I'm fascinated by the intense right wing criticism over Hillary and Bill Clinton's lucrative speaking fees (free market?).
It's not like republicans didn't just try to elect a one percenter as president.
The Week's Paul Waldman picked up on this absurdity, examining Scott Walker's incessant rambling about cheap clothes at Kohl's, writing:
Scott Walker loves Kohl's. I mean loves Kohl's. Can't stop talking about the deals he gets there. He bragged so much about the time he used coupons and discounts to get a sweater at Kohl's for $1, Politifact did an analysis of the claim (verdict: "True").
Scott Walker isn't some high-falutin' elitist in fancy clothes — he's just like you, a regular fella who gets you and what you go through.
So forget about Walker's corporate handouts and overreaching tax cuts devastating the state's general revenues. Draconian spending cuts, overwhelmingly opposed by Wisconsinites, will always make supply side look like its working. Walker's just like any one of us who's future is guaranteed, as either president or a million dollar Koch Industry lobbyist. Not bad for a career politician with no technical training whatsoever.
It's Hillary's "spread the wealth," help the poor, get the money out of politics message that makes her a nasty 1 percent elitist:
Republicans are planning to paint Hillary Clinton as a representative of the 1 percent, with her high-flying lifestyle and lucrative speaking gigs estranging her from ordinary folks. If you put the argument explicitly — "It would be bad to have a president who has too much money" — it sounds ridiculous, particularly coming from Republicans who simultaneously argue that the pursuit of profit is almost a divine calling and wealth a sign of virtue.This is not a Hillary endorsement, even though I'm encouraged by her move to the "left." I also think her charity is an easy area to create controversy. Despite the full and transparent disclosure of the charities donors, this same openness has helped foster the current controversy (which is why dark money is always preferred-it won't be used against you). In a nutshell:
Although the foundation is a 501(c)(3) public charity and not required to reveal its donors, the Clinton Foundation has done so, revealing information about the size of their donations in ranges on its website, including these foreign governments: Money, even in philanthropy, is not a purely philanthropic endeavor. It buys access, which goes both ways.

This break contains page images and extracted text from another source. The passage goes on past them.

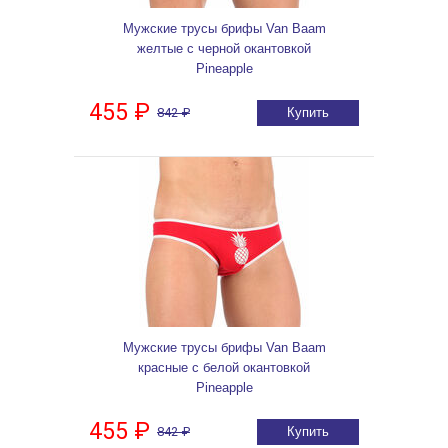
Мужские трусы брифы Van Baam
желтые с черной окантовкой
Pineapple
455 ₽
842 ₽
Купить
Мужские трусы брифы Van Baam
красные с белой окантовкой
Pineapple
455 ₽
842 ₽
Купить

Truth be told, the messy charity involvements of John McCain, Rick Santorum, and even Newt Gingrich never figured into their presidential campaigns ... Unlike the small but compromised fundraising of these other politicians’ charities, the Clinton Foundation is big, with a quarter-billion in assets, a track record of having raised $2 billion, and influence with power brokers around the world. It is where difference of size really is difference of kind when it comes to the potential significance of the Clinton Foundation questions.